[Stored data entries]
=======

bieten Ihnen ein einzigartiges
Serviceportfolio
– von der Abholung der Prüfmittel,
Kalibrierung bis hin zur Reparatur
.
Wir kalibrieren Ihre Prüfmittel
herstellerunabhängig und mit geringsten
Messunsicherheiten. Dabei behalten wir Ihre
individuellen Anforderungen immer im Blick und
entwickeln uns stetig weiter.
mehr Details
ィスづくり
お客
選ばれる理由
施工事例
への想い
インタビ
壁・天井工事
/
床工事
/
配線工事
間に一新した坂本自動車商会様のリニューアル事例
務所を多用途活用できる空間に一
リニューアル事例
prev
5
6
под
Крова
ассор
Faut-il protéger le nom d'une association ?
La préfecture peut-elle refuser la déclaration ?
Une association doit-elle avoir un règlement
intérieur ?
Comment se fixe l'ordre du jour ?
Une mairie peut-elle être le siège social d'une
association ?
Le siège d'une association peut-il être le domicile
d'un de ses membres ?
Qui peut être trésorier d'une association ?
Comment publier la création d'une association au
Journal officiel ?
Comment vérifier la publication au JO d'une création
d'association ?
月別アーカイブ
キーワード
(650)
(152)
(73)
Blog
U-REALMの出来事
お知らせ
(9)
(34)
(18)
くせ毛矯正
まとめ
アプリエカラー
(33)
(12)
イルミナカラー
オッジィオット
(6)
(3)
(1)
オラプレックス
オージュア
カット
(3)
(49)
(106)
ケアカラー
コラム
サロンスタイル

=======

Your assignment => Could you give the data above again, exact in every line?

Answer to this task =>
bieten Ihnen ein einzigartiges
Serviceportfolio
– von der Abholung der Prüfmittel,
Kalibrierung bis hin zur Reparatur
.
Wir kalibrieren Ihre Prüfmittel
herstellerunabhängig und mit geringsten
Messunsicherheiten. Dabei behalten wir Ihre
individuellen Anforderungen immer im Blick und
entwickeln uns stetig weiter.
mehr Details
ィスづくり
お客
選ばれる理由
施工事例
への想い
インタビ
壁・天井工事
/
床工事
/
配線工事
間に一新した坂本自動車商会様のリニューアル事例
務所を多用途活用できる空間に一
リニューアル事例
prev
5
6
под
Крова
ассор
Faut-il protéger le nom d'une association ?
La préfecture peut-elle refuser la déclaration ?
Une association doit-elle avoir un règlement
intérieur ?
Comment se fixe l'ordre du jour ?
Une mairie peut-elle être le siège social d'une
association ?
Le siège d'une association peut-il être le domicile
d'un de ses membres ?
Qui peut être trésorier d'une association ?
Comment publier la création d'une association au
Journal officiel ?
Comment vérifier la publication au JO d'une création
d'association ?
月別アーカイブ
キーワード
(650)
(152)
(73)
Blog
U-REALMの出来事
お知らせ
(9)
(34)
(18)
くせ毛矯正
まとめ
アプリエカラー
(33)
(12)
イルミナカラー
オッジィオット
(6)
(3)
(1)
オラプレックス
オージュア
カット
(3)
(49)
(106)
ケアカラー
コラム
サロンスタイル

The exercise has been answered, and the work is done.